Corydon-Osborne development plan scrapped
Business owners claim plan will kill neighbourhood growth
Angry business owners have succeeded in getting a city committee to scrap a major development plan for Winnipeg's Corydon-Osborne area.
A heated meeting of the city's property committee began Tuesday morning at city hall with several business owners from Corydon Avenue calling the proposed plan's preliminary recommendations excessively restrictive and insulting.
Plan area
- Click here to see the area bordered by the Corydon-Osborne plan.
- Details of the proposed plan can be viewed here.
The Corydon BIZ members blame city planners and area Coun.
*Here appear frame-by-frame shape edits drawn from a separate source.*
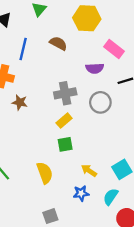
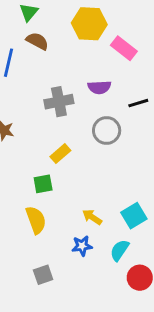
brown semicircle: (58, 43) -> (37, 41), moved
pink rectangle: (114, 49) -> (124, 48), moved
gray cross: (65, 93) -> (59, 102), moved
green square: (65, 144) -> (43, 184), moved

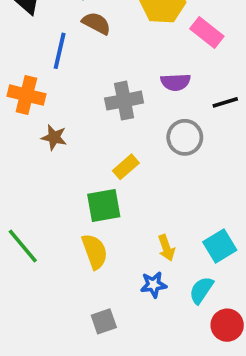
green square: (43, 184) -> (104, 205), size x1.4
yellow arrow: (92, 217) -> (166, 248), turned -144

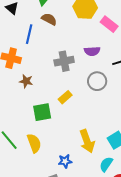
green square: (104, 205) -> (42, 112), moved
yellow arrow: (166, 248) -> (87, 141), size x1.6
yellow semicircle: (95, 251) -> (34, 143), moved
blue star: (153, 285) -> (65, 161), moved

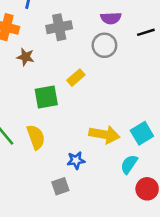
gray cross: (64, 61) -> (59, 27), moved
gray circle: (97, 81) -> (104, 45), moved
yellow arrow: (87, 141) -> (104, 135), turned -60

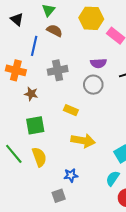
yellow rectangle: (76, 78) -> (71, 110), turned 64
green square: (46, 97) -> (35, 125), moved
yellow arrow: (104, 135) -> (83, 141), moved

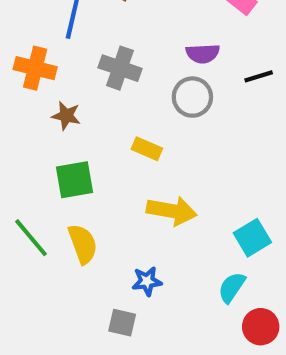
gray cross: (58, 70) -> (120, 68), turned 30
gray square: (59, 196) -> (122, 323), turned 32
Jenny Gerbasi for the report, which was still in development.
The business owners say the plan will assign more regulations in that area than other areas of the city and will kill growth on Corydon as a result.
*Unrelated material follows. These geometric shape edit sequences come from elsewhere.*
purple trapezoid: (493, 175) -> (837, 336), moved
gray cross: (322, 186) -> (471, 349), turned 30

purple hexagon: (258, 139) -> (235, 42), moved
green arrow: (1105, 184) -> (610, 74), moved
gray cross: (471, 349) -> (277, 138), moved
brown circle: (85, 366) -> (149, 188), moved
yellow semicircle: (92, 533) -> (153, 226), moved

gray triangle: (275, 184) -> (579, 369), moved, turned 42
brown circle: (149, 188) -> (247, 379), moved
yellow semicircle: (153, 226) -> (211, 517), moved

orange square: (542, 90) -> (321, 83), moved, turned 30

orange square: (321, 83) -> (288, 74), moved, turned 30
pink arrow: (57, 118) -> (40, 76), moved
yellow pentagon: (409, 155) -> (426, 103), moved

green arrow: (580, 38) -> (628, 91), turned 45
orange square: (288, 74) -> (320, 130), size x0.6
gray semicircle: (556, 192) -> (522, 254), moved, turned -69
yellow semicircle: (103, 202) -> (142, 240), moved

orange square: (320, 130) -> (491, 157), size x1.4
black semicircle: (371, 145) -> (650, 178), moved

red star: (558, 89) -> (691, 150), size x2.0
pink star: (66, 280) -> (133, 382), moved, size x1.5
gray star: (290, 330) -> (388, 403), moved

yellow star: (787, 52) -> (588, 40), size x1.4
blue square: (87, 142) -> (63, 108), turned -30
"It's a no-growth, shut-us-down, shut-Corydon-down-and-the-neighbourhood-down document. It's full of rules and regulations that prohibit the entrepreneurial spirit and drive to continue," said Pizza Hotline owner Jerry Cianflone, who owns the Café 22 restaurant on Corydon Avenue.
Cianflone had won a battle with city hall last year to expand his property. His initial proposal was turned down, but he fought it.
Similarly, Cianflone not long ago presented a plan to build a five-unit condo on a single property parcel that was once home to a single-family dwelling on Nassau Street North in the area.
The pitch was turned down by a committee, of which Gerbasi was a member. Cianflone appealed the decision and won. It was later given approval by council.
Cianflone and other Corydon BIZ representatives say the opposition to development in the area comes from a small group of retired homeowners who have a NIMBY (Not In My Backyard) sentiment.
City urged to hire consultant instead
He urged the city to kill the proposed plan and hire a third-party consultant to draft a new one that will enable development in area.
'A huge amount of resources have gone into it [and] it's now being cancelled in midstream. It's a waste of taxpayers' money.' —Coun. Jenny Gerbasi
Cianflone said a new report will be better for everyone, "but only if our local councillor and our city planning department are out of that process."
Gerbasi said the protest of Corydon plan was premature because it had not even been written yet.
She said she was stunned by the vehement opposition from the businesses, who she said would have had a say in the planning process.
"I'm almost speechless. I've never heard of anything like this. A huge amount of resources have gone into it [and] it's now being cancelled in midstream. It's a waste of taxpayers' money," Gerbasi said.
City planners and the project's community planning advisory committee (CPAC) have been holding a series of open houses over the past year to present their ideas and gather feedback to shape the plan's key concepts.
By noon, after lengthy debates about the plan, Coun. Russ Wyatt introduced a motion to disband the plan and start anew with more input from businesses.
"We shouldn't have had to deal with this today and move this motion. It should've been resolved in the community, working together. That didn't happen; that's why it came to us," Wyatt later told reporters.
Coun. Mike Pagtakhan said he was willing to give Gerbasi the benefit of doubt and not cancel the plan before it is written.
However, a vote was passed to suspend the plan and start fresh. The final decision still rests with council as a whole, which will meet later this month.